No restrictions on gathering sizes were included in the announcement.

Saskatchewan case numbers reached an all-time high this week, with the province reporting a total of 508 new cases on Tuesday — the highest daily case count recorded since the pandemic began. 

The majority of new cases continue to be in individuals who are unvaccinated, or only partially vaccinated, according to data from the provincial dashboard.

With the province’s vaccination rate continuing to be the lowest in the country, Moe said that implementing proof of vaccination policies is one way that officials hope to boost vaccination numbers.

He added that vaccines will not be mandated, as residents have the choice of instead providing test results.

There are approximately 450,000 unused vaccine doses in the province currently, said Moe. Shahab questions the logic of the statistic, issuing a critical statement of those opposing vaccination for reasons other than medical.

“I would just question why, with the worst pandemic we’ve seen in a hundred years, vaccine uptake is so low,” said Shahab. “We have a third of the population mired in conspiracy theories [and] I think anyone who is deep into misinformation needs to course correct themselves, or their families [need to].”

The province is aiming to launch a verifiable vaccination record on Sept. 20, which will feature a QR code for residents and a platform to scan codes to see data. 

Moe responded to criticism that the province did not respond appropriately in the weeks following the July lifting of restrictions.

“We make the decisions we make with the information that we have at that point in time,” said Moe. “And we make them to preserve the healthcare capacity that we have.”

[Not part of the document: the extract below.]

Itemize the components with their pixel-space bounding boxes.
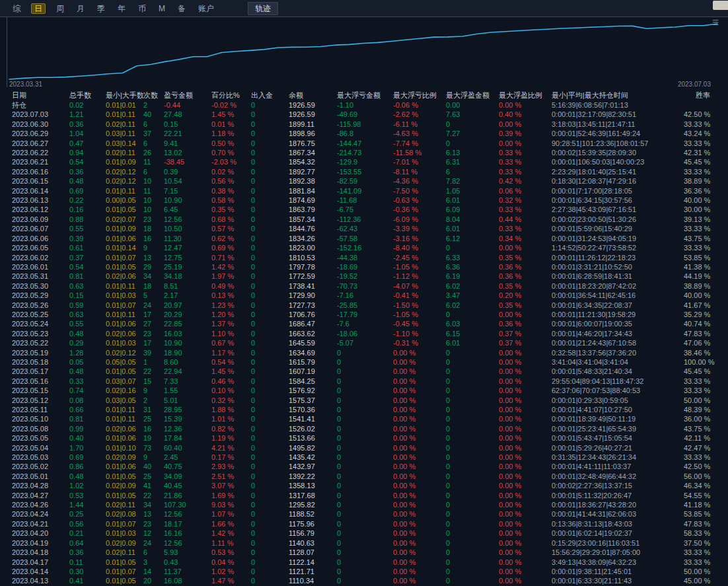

The announcements follow similar changes made in Alberta yesterday, where Premier Jason Kenney once again declared a state of emergency due to COVID-19. 

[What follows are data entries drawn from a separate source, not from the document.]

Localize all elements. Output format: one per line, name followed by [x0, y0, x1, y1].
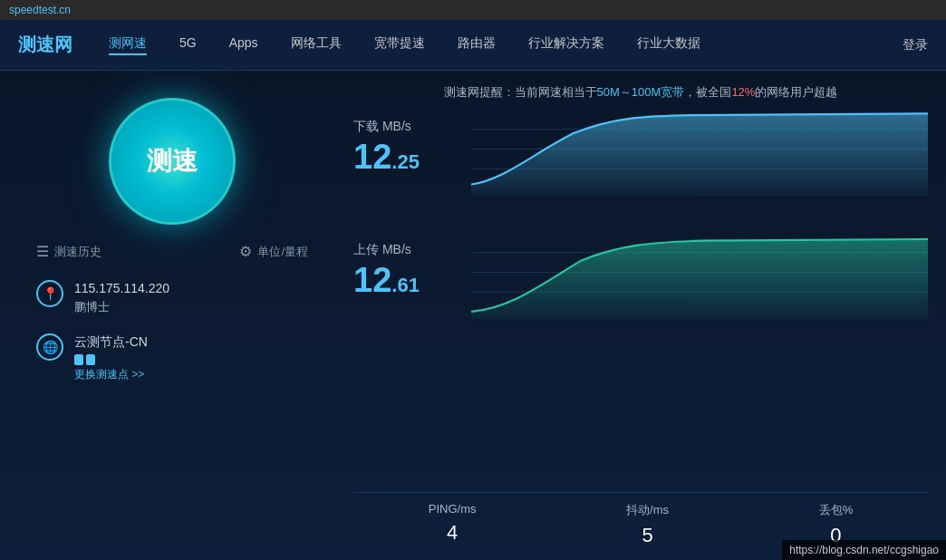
download-chart: [471, 110, 928, 200]
right-panel: 测速网提醒：当前网速相当于50M～100M宽带，被全国12%的网络用户超越 下载…: [344, 71, 946, 560]
download-section: 下载 MB/s 12.25: [353, 110, 928, 227]
change-node-link[interactable]: 更换测速点 >>: [74, 368, 144, 381]
download-whole: 12: [353, 138, 391, 176]
loss-label: 丢包%: [819, 502, 854, 518]
download-decimal: .25: [391, 150, 420, 173]
ip-address: 115.175.114.220: [74, 278, 169, 298]
upload-value: 12.61: [353, 262, 453, 300]
alert-bar: 测速网提醒：当前网速相当于50M～100M宽带，被全国12%的网络用户超越: [353, 84, 928, 101]
node-name: 云测节点-CN: [74, 332, 148, 352]
jitter-value: 5: [626, 524, 669, 547]
jitter-stat: 抖动/ms 5: [626, 502, 669, 547]
watermark: https://blog.csdn.net/ccgshigao: [782, 540, 946, 560]
ip-info-row: 📍 115.175.114.220 鹏博士: [36, 278, 308, 317]
signal-bar-2: [86, 354, 95, 365]
settings-icon: ⚙: [239, 243, 252, 260]
alert-suffix: 的网络用户超越: [755, 85, 837, 99]
signal-bars: [74, 354, 148, 365]
upload-label: 上传 MB/s: [353, 242, 453, 258]
history-control[interactable]: ☰ 测速历史: [36, 243, 101, 260]
alert-range: 50M～100M宽带: [597, 85, 685, 99]
history-icon: ☰: [36, 243, 49, 260]
ping-value: 4: [429, 521, 477, 545]
info-section: 📍 115.175.114.220 鹏博士 🌐 云测节点-CN 更换测速点 >>: [36, 278, 308, 398]
site-logo[interactable]: 测速网: [18, 33, 72, 57]
browser-url: speedtest.cn: [9, 4, 71, 16]
nav-links: 测网速 5G Apps 网络工具 宽带提速 路由器 行业解决方案 行业大数据: [109, 35, 903, 55]
alert-middle: ，被全国: [684, 85, 731, 99]
alert-prefix: 测速网提醒：当前网速相当于: [444, 85, 597, 99]
location-icon: 📍: [36, 280, 63, 307]
browser-bar: speedtest.cn: [0, 0, 946, 20]
nav-link-tools[interactable]: 网络工具: [291, 35, 342, 55]
nav-link-bigdata[interactable]: 行业大数据: [637, 35, 700, 55]
nav-link-industry[interactable]: 行业解决方案: [528, 35, 604, 55]
navigation: 测速网 测网速 5G Apps 网络工具 宽带提速 路由器 行业解决方案 行业大…: [0, 20, 946, 71]
nav-link-broadband[interactable]: 宽带提速: [374, 35, 425, 55]
download-label: 下载 MB/s: [353, 119, 453, 135]
globe-icon: 🌐: [36, 333, 63, 361]
signal-bar-1: [74, 354, 83, 365]
ip-info-text: 115.175.114.220 鹏博士: [74, 278, 169, 317]
login-button[interactable]: 登录: [903, 37, 928, 53]
upload-info: 上传 MB/s 12.61: [353, 233, 453, 300]
main-content: 测速 ☰ 测速历史 ⚙ 单位/量程 📍 115.175.114.220 鹏博士 …: [0, 71, 946, 560]
controls-bar: ☰ 测速历史 ⚙ 单位/量程: [36, 243, 308, 260]
node-info-row: 🌐 云测节点-CN 更换测速点 >>: [36, 332, 308, 383]
settings-label: 单位/量程: [257, 244, 308, 260]
node-info-text: 云测节点-CN 更换测速点 >>: [74, 332, 148, 383]
ping-stat: PING/ms 4: [429, 502, 477, 547]
nav-link-apps[interactable]: Apps: [229, 35, 258, 55]
settings-control[interactable]: ⚙ 单位/量程: [239, 243, 308, 260]
ping-label: PING/ms: [429, 502, 477, 516]
location-name: 鹏博士: [74, 298, 169, 317]
nav-link-speedtest[interactable]: 测网速: [109, 35, 147, 55]
left-panel: 测速 ☰ 测速历史 ⚙ 单位/量程 📍 115.175.114.220 鹏博士 …: [0, 71, 344, 560]
nav-link-router[interactable]: 路由器: [458, 35, 496, 55]
upload-decimal: .61: [391, 274, 420, 296]
download-info: 下载 MB/s 12.25: [353, 110, 453, 177]
upload-whole: 12: [353, 261, 391, 299]
nav-link-5g[interactable]: 5G: [179, 35, 197, 55]
upload-section: 上传 MB/s 12.61: [353, 233, 928, 351]
upload-chart: [471, 233, 928, 323]
history-label: 测速历史: [54, 244, 101, 260]
download-value: 12.25: [353, 139, 453, 177]
jitter-label: 抖动/ms: [626, 502, 669, 518]
speed-test-button[interactable]: 测速: [109, 98, 236, 225]
alert-percent: 12%: [731, 85, 755, 99]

Opposition critiques late action, call for Premier’s resignation

Following the premier’s announcement, Sask NDP leader Ryan Meili also issued a statement criticizing Moe for “copying Jason Kenney’s ‘too-little, too late’ plan.”

The official opposition applauded the implementation of a masking mandate, but said the provincial government dragged its heels for too long to put measures in place. 

“He ignored the increasingly desperate voices of ordinary people, teachers, doctors and nurses, the pandemic chiefs, medical health officers from across the province,” said a written statement from Meili.

Meili called on Moe to issue an apology to Saskatchewan residents, or to tender his resignation.